[Stored data entries]

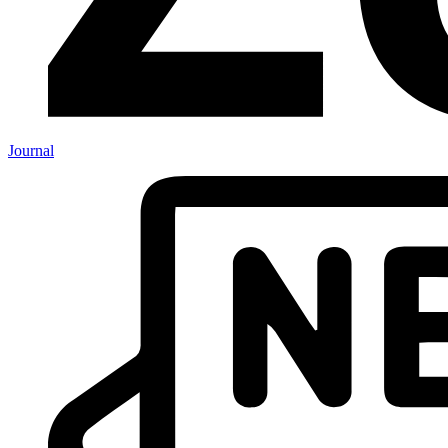
Journal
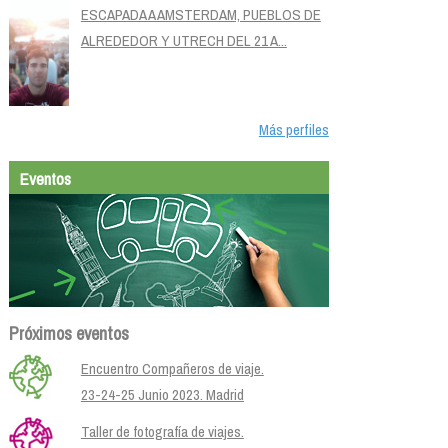
ESCAPADA A AMSTERDAM, PUEBLOS DE
ALREDEDOR Y UTRECH DEL 21 A...
Más perfiles
Eventos
Próximos eventos
Encuentro Compañeros de viaje.
23-24-25 Junio 2023. Madrid
Taller de fotografía de viajes.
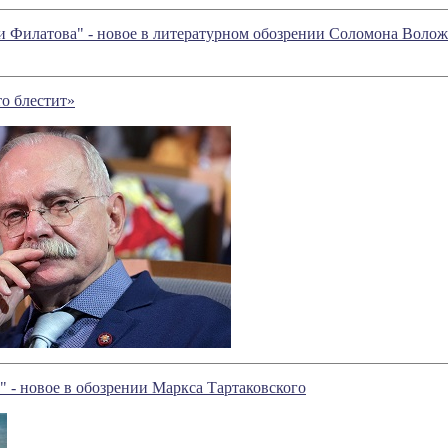
и Филатова" - новое в литературном обозрении Соломона Воло
то блестит»
." - новое в обозрении Маркса Тартаковского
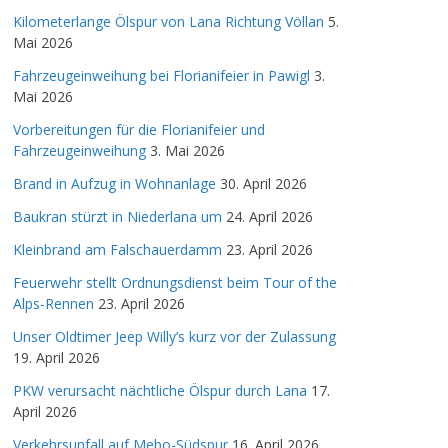
Kilometerlange Ölspur von Lana Richtung Völlan
5.
Mai 2026
Fahrzeugeinweihung bei Florianifeier in Pawigl
3.
Mai 2026
Vorbereitungen für die Florianifeier und
Fahrzeugeinweihung
3. Mai 2026
Brand in Aufzug in Wohnanlage
30. April 2026
Baukran stürzt in Niederlana um
24. April 2026
Kleinbrand am Falschauerdamm
23. April 2026
Feuerwehr stellt Ordnungsdienst beim Tour of the
Alps-Rennen
23. April 2026
Unser Oldtimer Jeep Willy’s kurz vor der Zulassung
19. April 2026
PKW verursacht nächtliche Ölspur durch Lana
17.
April 2026
Verkehrsunfall auf Mebo-Südspur
16. April 2026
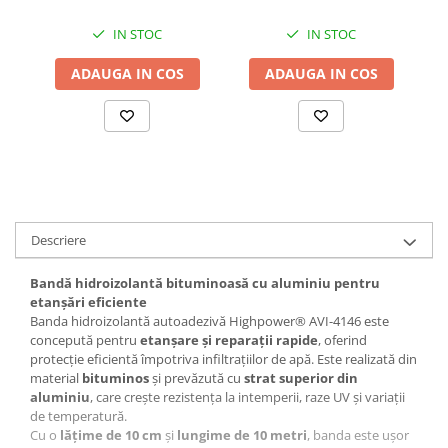
Amazon Alexa/Google
Assistant, AVI-4649
Accesorii baterii sanitare
IN STOC
IN STOC
Accesorii chiuvete
ADAUGA IN COS
ADAUGA IN COS
Baterii sanitare cu incalzire instant
Fitinguri si accesorii
Robineti
Sisteme filtrare instalatii
Sonerii electrice
Termometre Meteo
Descriere
Gradina - Gradinarit
Accesorii fierastraie cu lant
Bandă hidroizolantă bituminoasă cu aluminiu pentru
etanșări eficiente
Accesorii fierastraie electrice
Banda hidroizolantă autoadezivă Highpower® AVI-4146 este
Accesorii irigare
concepută pentru
etanșare și reparații rapide
, oferind
protecție eficientă împotriva infiltrațiilor de apă. Este realizată din
Accesorii pompe de apa
material
bituminos
și prevăzută cu
strat superior din
Accesorii unelte gradinarit
aluminiu
, care crește rezistența la intemperii, raze UV și variații
de temperatură.
Articole antidaunatori gradina
Cu o
lățime de 10 cm
și
lungime de 10 metri
, banda este ușor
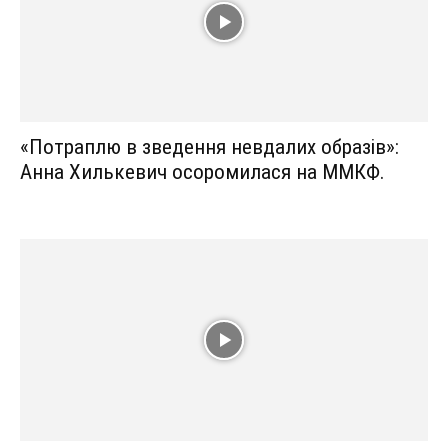
«Потраплю в зведення невдалих образів»:
Анна Хилькевич осоромилася на ММКФ.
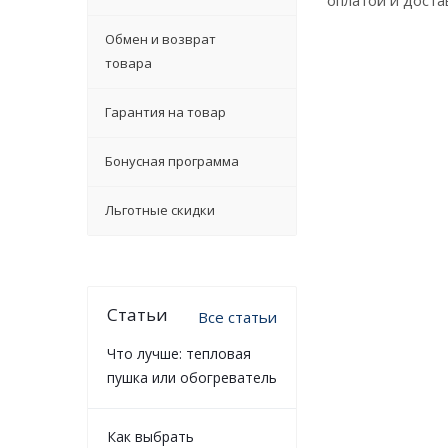
оплатой и доста
Обмен и возврат
товара
Гарантия на товар
Бонусная программа
Льготные скидки
Статьи
Все статьи
Что лучше: тепловая
пушка или обогреватель
Как выбрать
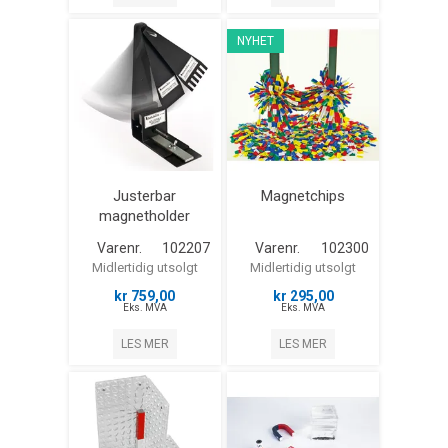
NYHET
Justerbar
Magnetchips
magnetholder
Varenr.
102207
Varenr.
102300
Midlertidig utsolgt
Midlertidig utsolgt
kr 759,00
kr 295,00
Eks. MVA
Eks. MVA
LES MER
LES MER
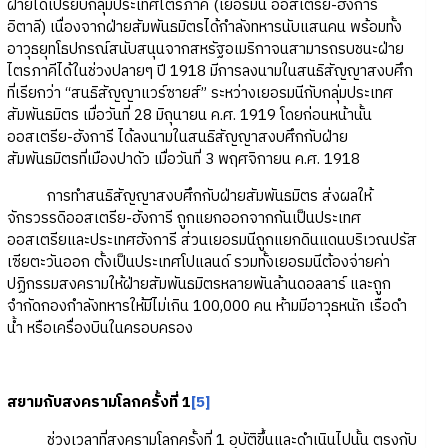
ฝ่ายได้เปรียบกลุ่มประเทศไตรภาคี (เยอรมนี ออสเตรีย-ฮังการี
อิตาลี) เนื่องจากฝ่ายสัมพันธมิตรได้กำลังทหารนับแสนคน พร้อมทั้ง
อาวุธยุทโธปกรณ์สนับสนุนจากสหรัฐอเมริกาจนสามารถรบชนะฝ่าย
ไตรภาคีได้ในช่วงปลายๆ ปี 1918 มีการลงนามในสนธิสัญญาสงบศึก
ที่เรียกว่า “สนธิสัญญาแวร์ซายส์” ระหว่างเยอรมนีกับกลุ่มประเทศ
สัมพันธมิตร เมื่อวันที่ 28 มิถุนายน ค.ศ. 1919 โดยก่อนหน้านั้น
ออสเตรีย-ฮังการี ได้ลงนามในสนธิสัญญาสงบศึกกับฝ่าย
สัมพันธมิตรที่เมืองปาดัว เมื่อวันที่ 3 พฤศจิกายน ค.ศ. 1918
การทำสนธิสัญญาสงบศึกกับฝ่ายสัมพันธมิตร ส่งผลให้
จักรวรรดิออสเตรีย-ฮังการี ถูกแยกออกจากกันเป็นประเทศ
ออสเตรียและประเทศฮังการี ส่วนเยอรมนีถูกแยกดินแดนบริเวณปรัส
เซียตะวันออก ตั้งเป็นประเทศโปแลนด์ รวมทั้งเยอรมนีต้องจ่ายค่า
ปฏิกรรมสงครามให้ฝ่ายสัมพันธมิตรหลายพันล้านดอลลาร์ และถูก
จำกัดกองกำลังทหารให้มีไม่เกิน 100,000 คน ห้ามมีอาวุธหนัก เรือดำ
น้ำ หรือเครื่องบินในครอบครอง
สยามกับสงครามโลกครั้งที่ 1
[5]
ช่วงเวลาที่สงครามโลกครั้งที่ 1 อุบัติขึ้นและดำเนินไปนั้น ตรงกับ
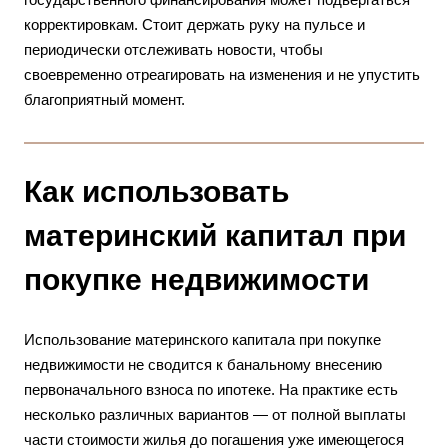
корректировкам. Стоит держать руку на пульсе и
периодически отслеживать новости, чтобы
своевременно отреагировать на изменения и не упустить
благоприятный момент.
Как использовать
материнский капитал при
покупке недвижимости
Использование материнского капитала при покупке
недвижимости не сводится к банальному внесению
первоначального взноса по ипотеке. На практике есть
несколько различных вариантов — от полной выплаты
части стоимости жилья до погашения уже имеющегося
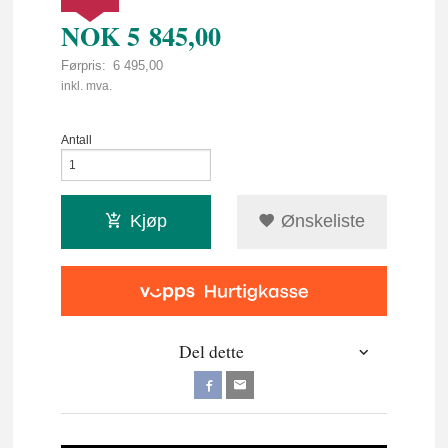
NOK
5 845,00
Førpris:
6 495,00
Rabatt
inkl. mva.
Antall
Kjøp
Ønskeliste
Del dette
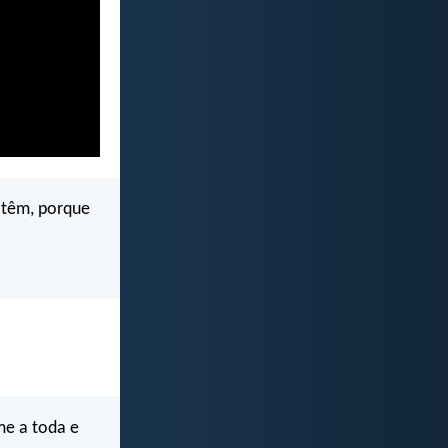
 têm, porque
me a toda e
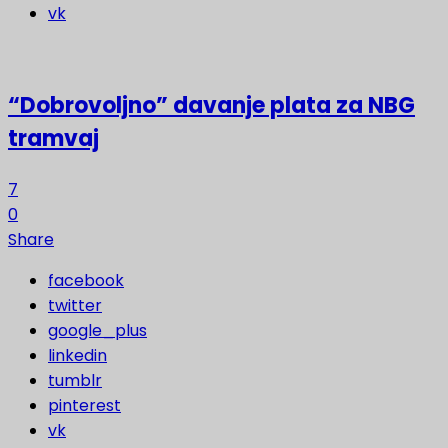
vk
“Dobrovoljno” davanje plata za NBG
tramvaj
7
0
Share
facebook
twitter
google_plus
linkedin
tumblr
pinterest
vk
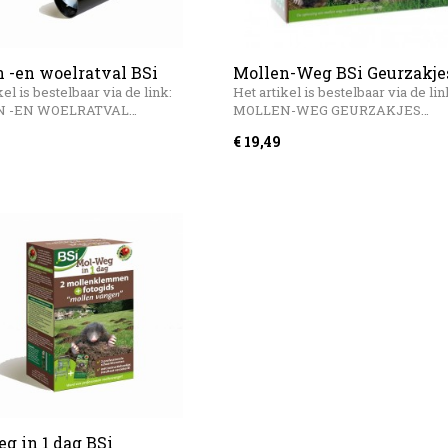
 -en woelratval BSi
Mollen-Weg BSi Geurzakje
stuks
kel is bestelbaar via de link:
Het artikel is bestelbaar via de lin
 -EN WOELRATVAL…
MOLLEN-WEG GEURZAKJES…
€ 19,49
g in 1 dag BSi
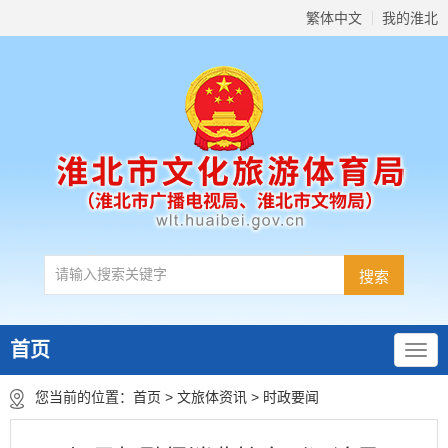
繁体中文
我的淮北
首页
您当前的位置：
首页
>
文旅体资讯
>
时政要闻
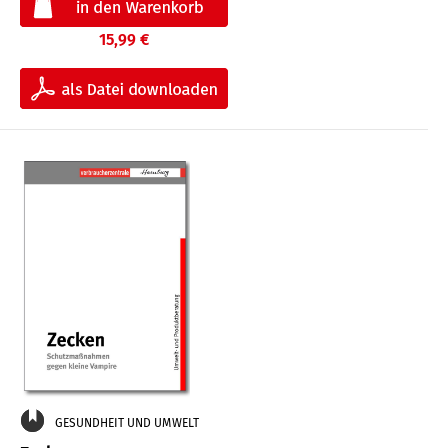
15,99 €
GESUNDHEIT UND UMWELT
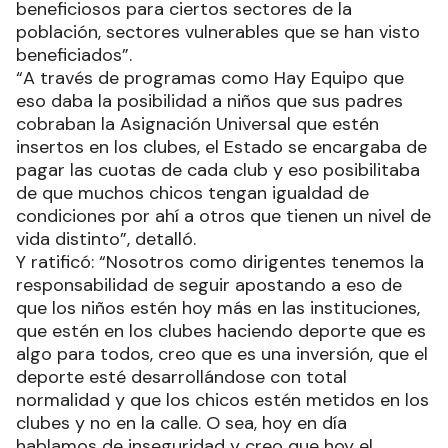
beneficiosos para ciertos sectores de la
población, sectores vulnerables que se han visto
beneficiados”.
“A través de programas como Hay Equipo que
eso daba la posibilidad a niños que sus padres
cobraban la Asignación Universal que estén
insertos en los clubes, el Estado se encargaba de
pagar las cuotas de cada club y eso posibilitaba
de que muchos chicos tengan igualdad de
condiciones por ahí a otros que tienen un nivel de
vida distinto”, detalló.
Y ratificó: “Nosotros como dirigentes tenemos la
responsabilidad de seguir apostando a eso de
que los niños estén hoy más en las instituciones,
que estén en los clubes haciendo deporte que es
algo para todos, creo que es una inversión, que el
deporte esté desarrollándose con total
normalidad y que los chicos estén metidos en los
clubes y no en la calle. O sea, hoy en día
hablamos de inseguridad y creo que hoy el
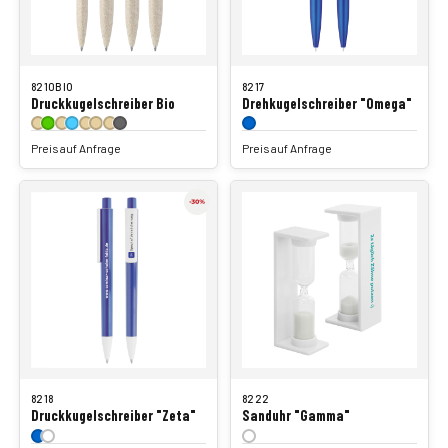
8210BIO
8217
Druckkugelschreiber Bio
Drehkugelschreiber "Omega"
Preis auf Anfrage
Preis auf Anfrage
8218
8222
Druckkugelschreiber "Zeta"
Sanduhr "Gamma"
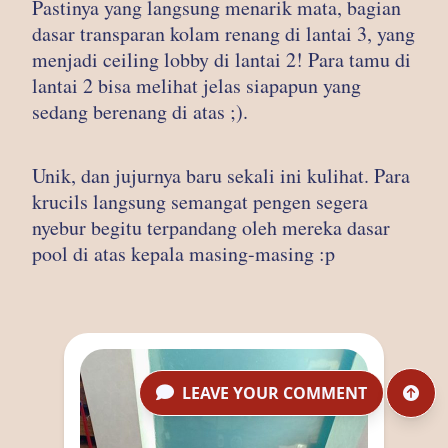
Pastinya yang langsung menarik mata, bagian
dasar transparan kolam renang di lantai 3, yang
menjadi ceiling lobby di lantai 2! Para tamu di
lantai 2 bisa melihat jelas siapapun yang
sedang berenang di atas ;).
Unik, dan jujurnya baru sekali ini kulihat. Para
krucils langsung semangat pengen segera
nyebur begitu terpandang oleh mereka dasar
pool di atas kepala masing-masing :p
LEAVE YOUR COMMENT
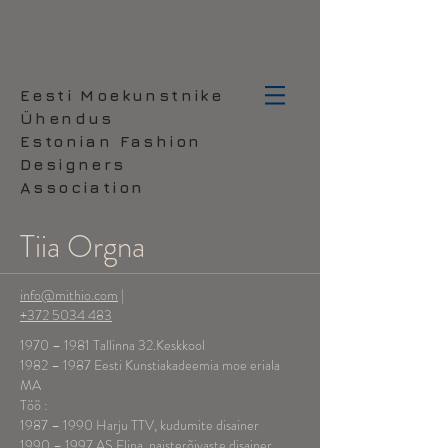
Eesti Moekunstnike
Ühendus
Estonian Fashion
Designers
Association
Tiia Orgna
info@mithio.com
|
+372 5034 483
1970 – 1981 Tallinna 32.Keskkool
1982 – 1987 Eesti Kunstiakadeemia moe eriala
MA
Töö :
1987 – 1990 Harju TTV, kudumite disainer
1990 – 1997 AS Elina, naisterõivaste disainer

▶ _Activity_
Exact copy, no pictures: please print every record above as written.

▶ _Answer to the exercise_
Journal
ESCAPADA A AMSTERDAM, PUEBLOS DE
ALREDEDOR Y UTRECH DEL 21 A...
Más perfiles
Eventos
Próximos eventos
Encuentro Compañeros de viaje.
23-24-25 Junio 2023. Madrid
Taller de fotografía de viajes.
и Филатова" - новое в литературном обозрении Соломона Воло
то блестит»
." - новое в обозрении Маркса Тартаковского
Kilometerlange Ölspur von Lana Richtung Völlan
5.
Mai 2026
Fahrzeugeinweihung bei Florianifeier in Pawigl
3.
Mai 2026
Vorbereitungen für die Florianifeier und
Fahrzeugeinweihung
3. Mai 2026
Brand in Aufzug in Wohnanlage
30. April 2026
Baukran stürzt in Niederlana um
24. April 2026
Kleinbrand am Falschauerdamm
23. April 2026
Feuerwehr stellt Ordnungsdienst beim Tour of the
Alps-Rennen
23. April 2026
Unser Oldtimer Jeep Willy’s kurz vor der Zulassung
19. April 2026
PKW verursacht nächtliche Ölspur durch Lana
17.
April 2026
Verkehrsunfall auf Mebo-Südspur
16. April 2026
Amazon Alexa/Google
Assistant, AVI-4649
Accesorii baterii sanitare
IN STOC
IN STOC
Accesorii chiuvete
ADAUGA IN COS
ADAUGA IN COS
Baterii sanitare cu incalzire instant
Fitinguri si accesorii
Robineti
Sisteme filtrare instalatii
Sonerii electrice
Termometre Meteo
Descriere
Gradina - Gradinarit
Accesorii fierastraie cu lant
Bandă hidroizolantă bituminoasă cu aluminiu pentru
etanșări eficiente
Accesorii fierastraie electrice
Banda hidroizolantă autoadezivă Highpower® AVI-4146 este
Accesorii irigare
concepută pentru
etanșare și reparații rapide
, oferind
protecție eficientă împotriva infiltrațiilor de apă. Este realizată din
Accesorii pompe de apa
material
bituminos
și prevăzută cu
strat superior din
Accesorii unelte gradinarit
aluminiu
, care crește rezistența la intemperii, raze UV și variații
de temperatură.
Articole antidaunatori gradina
Cu o
lățime de 10 cm
și
lungime de 10 metri
, banda este ușor
«Потраплю в зведення невдалих образів»:
Анна Хилькевич осоромилася на ММКФ.
оплатой и доста
Обмен и возврат
товара
Гарантия на товар
Бонусная программа
Льготные скидки
Статьи
Все статьи
Что лучше: тепловая
пушка или обогреватель
Как выбрать
NYHET
Justerbar
Magnetchips
magnetholder
Varenr.
102207
Varenr.
102300
Midlertidig utsolgt
Midlertidig utsolgt
kr 759,00
kr 295,00
Eks. MVA
Eks. MVA
LES MER
LES MER
ฝ่ายได้เปรียบกลุ่มประเทศไตรภาคี (เยอรมนี ออสเตรีย-ฮังการี
อิตาลี) เนื่องจากฝ่ายสัมพันธมิตรได้กำลังทหารนับแสนคน พร้อมทั้ง
อาวุธยุทโธปกรณ์สนับสนุนจากสหรัฐอเมริกาจนสามารถรบชนะฝ่าย
ไตรภาคีได้ในช่วงปลายๆ ปี 1918 มีการลงนามในสนธิสัญญาสงบศึก
ที่เรียกว่า “สนธิสัญญาแวร์ซายส์” ระหว่างเยอรมนีกับกลุ่มประเทศ
สัมพันธมิตร เมื่อวันที่ 28 มิถุนายน ค.ศ. 1919 โดยก่อนหน้านั้น
ออสเตรีย-ฮังการี ได้ลงนามในสนธิสัญญาสงบศึกกับฝ่าย
สัมพันธมิตรที่เมืองปาดัว เมื่อวันที่ 3 พฤศจิกายน ค.ศ. 1918
การทำสนธิสัญญาสงบศึกกับฝ่ายสัมพันธมิตร ส่งผลให้
จักรวรรดิออสเตรีย-ฮังการี ถูกแยกออกจากกันเป็นประเทศ
ออสเตรียและประเทศฮังการี ส่วนเยอรมนีถูกแยกดินแดนบริเวณปรัส
เซียตะวันออก ตั้งเป็นประเทศโปแลนด์ รวมทั้งเยอรมนีต้องจ่ายค่า
ปฏิกรรมสงครามให้ฝ่ายสัมพันธมิตรหลายพันล้านดอลลาร์ และถูก
จำกัดกองกำลังทหารให้มีไม่เกิน 100,000 คน ห้ามมีอาวุธหนัก เรือดำ
น้ำ หรือเครื่องบินในครอบครอง
สยามกับสงครามโลกครั้งที่ 1
[5]
ช่วงเวลาที่สงครามโลกครั้งที่ 1 อุบัติขึ้นและดำเนินไปนั้น ตรงกับ
корректировкам. Стоит держать руку на пульсе и
периодически отслеживать новости, чтобы
своевременно отреагировать на изменения и не упустить
благоприятный момент.
Как использовать
материнский капитал при
покупке недвижимости
Использование материнского капитала при покупке
недвижимости не сводится к банальному внесению
первоначального взноса по ипотеке. На практике есть
несколько различных вариантов — от полной выплаты
части стоимости жилья до погашения уже имеющегося
NOK
5 845,00
Førpris:
6 495,00
Rabatt
inkl. mva.
Antall
Kjøp
Ønskeliste
Del dette
 têm, porque
me a toda e
vk
“Dobrovoljno” davanje plata za NBG
tramvaj
7
0
Share
facebook
twitter
google_plus
linkedin
tumblr
pinterest
vk
 -en woelratval BSi
Mollen-Weg BSi Geurzakje
stuks
kel is bestelbaar via de link:
Het artikel is bestelbaar via de lin
 -EN WOELRATVAL…
MOLLEN-WEG GEURZAKJES…
€ 19,49
g in 1 dag BSi
繁体中文
我的淮北
首页
您当前的位置：
首页
>
文旅体资讯
>
时政要闻
15,99 €
GESUNDHEIT UND UMWELT
beneficiosos para ciertos sectores de la
población, sectores vulnerables que se han visto
beneficiados”.
“A través de programas como Hay Equipo que
eso daba la posibilidad a niños que sus padres
cobraban la Asignación Universal que estén
insertos en los clubes, el Estado se encargaba de
pagar las cuotas de cada club y eso posibilitaba
de que muchos chicos tengan igualdad de
condiciones por ahí a otros que tienen un nivel de
vida distinto”, detalló.
Y ratificó: “Nosotros como dirigentes tenemos la
responsabilidad de seguir apostando a eso de
que los niños estén hoy más en las instituciones,
que estén en los clubes haciendo deporte que es
algo para todos, creo que es una inversión, que el
deporte esté desarrollándose con total
normalidad y que los chicos estén metidos en los
clubes y no en la calle. O sea, hoy en día
hablamos de inseguridad y creo que hoy el
8210BIO
8217
Druckkugelschreiber Bio
Drehkugelschreiber "Omega"
Preis auf Anfrage
Preis auf Anfrage
8218
8222
Druckkugelschreiber "Zeta"
Sanduhr "Gamma"
Pastinya yang langsung menarik mata, bagian
dasar transparan kolam renang di lantai 3, yang
menjadi ceiling lobby di lantai 2! Para tamu di
lantai 2 bisa melihat jelas siapapun yang
sedang berenang di atas ;).
Unik, dan jujurnya baru sekali ini kulihat. Para
krucils langsung semangat pengen segera
nyebur begitu terpandang oleh mereka dasar
pool di atas kepala masing-masing :p
LEAVE YOUR COMMENT
Eesti Moekunstnike
Ühendus
Estonian Fashion
Designers
Association
Tiia Orgna
info@mithio.com
|
+372 5034 483
1970 – 1981 Tallinna 32.Keskkool
1982 – 1987 Eesti Kunstiakadeemia moe eriala
MA
Töö :
1987 – 1990 Harju TTV, kudumite disainer
1990 – 1997 AS Elina, naisterõivaste disainer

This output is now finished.